-------- The data --------
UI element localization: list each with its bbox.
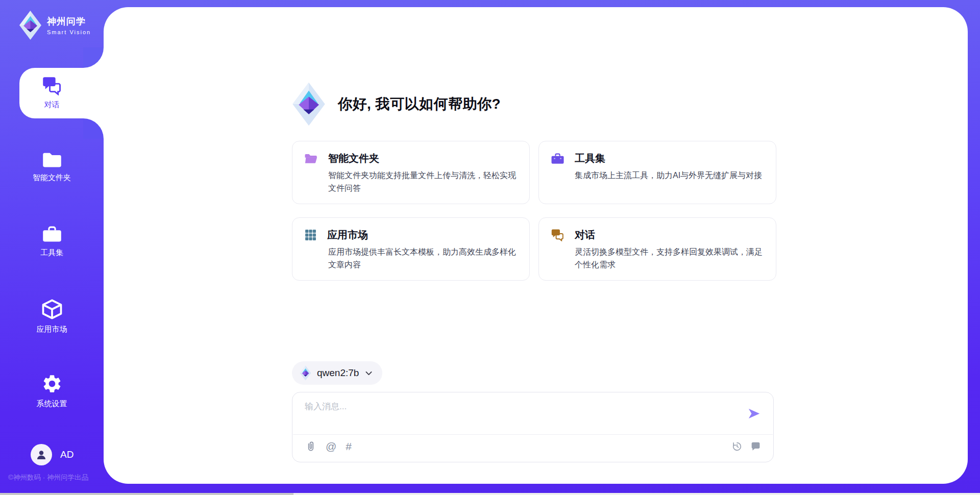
sidebar-item-label: 系统设置	[37, 399, 67, 409]
scrollbar-thumb[interactable]	[0, 493, 293, 495]
card-description: 集成市场上主流工具，助力AI与外界无缝扩展与对接	[575, 169, 764, 182]
hashtag-icon[interactable]: #	[346, 441, 352, 452]
mention-icon[interactable]: @	[326, 441, 336, 452]
sidebar-item-smart-folder[interactable]: 智能文件夹	[0, 151, 104, 183]
sidebar-item-label: 智能文件夹	[33, 173, 71, 183]
active-tab-fillet-bottom	[83, 118, 104, 139]
sidebar-item-settings[interactable]: 系统设置	[0, 373, 104, 409]
brand-diamond-icon	[18, 10, 42, 40]
greeting-diamond-icon	[292, 82, 326, 127]
sidebar-item-label: 对话	[44, 100, 60, 110]
sidebar-item-label: 工具集	[40, 248, 63, 258]
sidebar-item-app-market[interactable]: 应用市场	[0, 299, 104, 334]
gear-icon	[41, 373, 63, 394]
composer-divider	[293, 434, 773, 435]
folder-open-icon	[304, 153, 318, 164]
chat-icon	[42, 76, 62, 95]
card-chat[interactable]: 对话 灵活切换多模型文件，支持多样回复效果调试，满足个性化需求	[538, 217, 776, 281]
card-description: 应用市场提供丰富长文本模板，助力高效生成多样化文章内容	[328, 246, 517, 271]
card-title: 对话	[575, 228, 595, 242]
sidebar-item-toolset[interactable]: 工具集	[0, 225, 104, 258]
card-toolset[interactable]: 工具集 集成市场上主流工具，助力AI与外界无缝扩展与对接	[538, 141, 776, 204]
person-icon	[35, 449, 47, 461]
brand-subtitle: Smart Vision	[47, 29, 91, 35]
user-profile[interactable]: AD	[31, 444, 74, 465]
avatar[interactable]	[31, 444, 52, 465]
card-title: 应用市场	[327, 228, 368, 242]
app-logo: 神州问学 Smart Vision	[18, 10, 91, 40]
chat-icon	[551, 229, 565, 241]
sidebar-item-chat[interactable]: 对话	[0, 76, 104, 110]
card-app-market[interactable]: 应用市场 应用市场提供丰富长文本模板，助力高效生成多样化文章内容	[292, 217, 530, 281]
chat-bubble-icon[interactable]	[750, 441, 761, 452]
card-title: 工具集	[575, 152, 605, 165]
cube-icon	[41, 299, 63, 320]
attachment-icon[interactable]	[305, 440, 316, 452]
card-description: 智能文件夹功能支持批量文件上传与清洗，轻松实现文件问答	[328, 169, 517, 195]
message-input[interactable]	[305, 401, 739, 430]
card-smart-folder[interactable]: 智能文件夹 智能文件夹功能支持批量文件上传与清洗，轻松实现文件问答	[292, 141, 530, 204]
grid-icon	[304, 229, 317, 241]
toolbox-icon	[551, 153, 565, 165]
brand-name: 神州问学	[47, 15, 91, 28]
send-icon[interactable]	[747, 407, 761, 420]
feature-cards: 智能文件夹 智能文件夹功能支持批量文件上传与清洗，轻松实现文件问答 工具集 集成…	[292, 141, 777, 281]
greeting-block: 你好, 我可以如何帮助你?	[292, 82, 501, 127]
active-tab-fillet-top	[83, 47, 104, 68]
copyright-text: ©神州数码 · 神州问学出品	[8, 473, 105, 482]
user-name: AD	[60, 449, 74, 460]
toolbox-icon	[42, 225, 62, 243]
card-title: 智能文件夹	[328, 152, 379, 165]
horizontal-scrollbar[interactable]	[0, 493, 980, 495]
card-description: 灵活切换多模型文件，支持多样回复效果调试，满足个性化需求	[575, 246, 764, 271]
folder-icon	[42, 151, 62, 168]
message-composer: @ #	[292, 392, 774, 462]
model-name: qwen2:7b	[317, 367, 359, 379]
model-selector[interactable]: qwen2:7b	[292, 361, 382, 385]
chevron-down-icon	[364, 369, 373, 378]
sidebar-item-label: 应用市场	[37, 325, 67, 334]
model-diamond-icon	[300, 365, 311, 381]
history-icon[interactable]	[731, 441, 743, 452]
greeting-title: 你好, 我可以如何帮助你?	[338, 94, 501, 114]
--------
Apart from the pictures, restate all of the listing above exactly.

UI element localization: list each with its bbox.
sidebar-item-label: 系统设置	[37, 399, 67, 409]
scrollbar-thumb[interactable]	[0, 493, 293, 495]
card-description: 集成市场上主流工具，助力AI与外界无缝扩展与对接	[575, 169, 764, 182]
hashtag-icon[interactable]: #	[346, 441, 352, 452]
mention-icon[interactable]: @	[326, 441, 336, 452]
sidebar-item-smart-folder[interactable]: 智能文件夹	[0, 151, 104, 183]
sidebar-item-label: 智能文件夹	[33, 173, 71, 183]
active-tab-fillet-bottom	[83, 118, 104, 139]
sidebar-item-settings[interactable]: 系统设置	[0, 373, 104, 409]
brand-diamond-icon	[18, 10, 42, 40]
greeting-diamond-icon	[292, 82, 326, 127]
sidebar-item-label: 对话	[44, 100, 60, 110]
sidebar-item-label: 工具集	[40, 248, 63, 258]
sidebar-item-app-market[interactable]: 应用市场	[0, 299, 104, 334]
gear-icon	[41, 373, 63, 394]
composer-divider	[293, 434, 773, 435]
folder-open-icon	[304, 153, 318, 164]
chat-icon	[42, 76, 62, 95]
card-chat[interactable]: 对话 灵活切换多模型文件，支持多样回复效果调试，满足个性化需求	[538, 217, 776, 281]
card-description: 应用市场提供丰富长文本模板，助力高效生成多样化文章内容	[328, 246, 517, 271]
card-title: 对话	[575, 228, 595, 242]
sidebar-item-toolset[interactable]: 工具集	[0, 225, 104, 258]
card-toolset[interactable]: 工具集 集成市场上主流工具，助力AI与外界无缝扩展与对接	[538, 141, 776, 204]
person-icon	[35, 449, 47, 461]
brand-subtitle: Smart Vision	[47, 29, 91, 35]
user-profile[interactable]: AD	[31, 444, 74, 465]
avatar[interactable]	[31, 444, 52, 465]
card-title: 应用市场	[327, 228, 368, 242]
app-logo: 神州问学 Smart Vision	[18, 10, 91, 40]
chat-icon	[551, 229, 565, 241]
sidebar-item-chat[interactable]: 对话	[0, 76, 104, 110]
card-app-market[interactable]: 应用市场 应用市场提供丰富长文本模板，助力高效生成多样化文章内容	[292, 217, 530, 281]
chat-bubble-icon[interactable]	[750, 441, 761, 452]
card-title: 工具集	[575, 152, 605, 165]
cube-icon	[41, 299, 63, 320]
attachment-icon[interactable]	[305, 440, 316, 452]
card-description: 智能文件夹功能支持批量文件上传与清洗，轻松实现文件问答	[328, 169, 517, 195]
message-input[interactable]	[305, 401, 739, 430]
card-smart-folder[interactable]: 智能文件夹 智能文件夹功能支持批量文件上传与清洗，轻松实现文件问答	[292, 141, 530, 204]
grid-icon	[304, 229, 317, 241]
toolbox-icon	[551, 153, 565, 165]
brand-name: 神州问学	[47, 15, 91, 28]
send-icon[interactable]	[747, 407, 761, 420]
feature-cards: 智能文件夹 智能文件夹功能支持批量文件上传与清洗，轻松实现文件问答 工具集 集成…	[292, 141, 777, 281]
greeting-block: 你好, 我可以如何帮助你?	[292, 82, 501, 127]
active-tab-fillet-top	[83, 47, 104, 68]
copyright-text: ©神州数码 · 神州问学出品	[8, 473, 105, 482]
user-name: AD	[60, 449, 74, 460]
toolbox-icon	[42, 225, 62, 243]
card-title: 智能文件夹	[328, 152, 379, 165]
horizontal-scrollbar[interactable]	[0, 493, 980, 495]
card-description: 灵活切换多模型文件，支持多样回复效果调试，满足个性化需求	[575, 246, 764, 271]
folder-icon	[42, 151, 62, 168]
message-composer: @ #	[292, 392, 774, 462]
model-name: qwen2:7b	[317, 367, 359, 379]
model-selector[interactable]: qwen2:7b	[292, 361, 382, 385]
chevron-down-icon	[364, 369, 373, 378]
sidebar-item-label: 应用市场	[37, 325, 67, 334]
model-diamond-icon	[300, 365, 311, 381]
history-icon[interactable]	[731, 441, 743, 452]
greeting-title: 你好, 我可以如何帮助你?	[338, 94, 501, 114]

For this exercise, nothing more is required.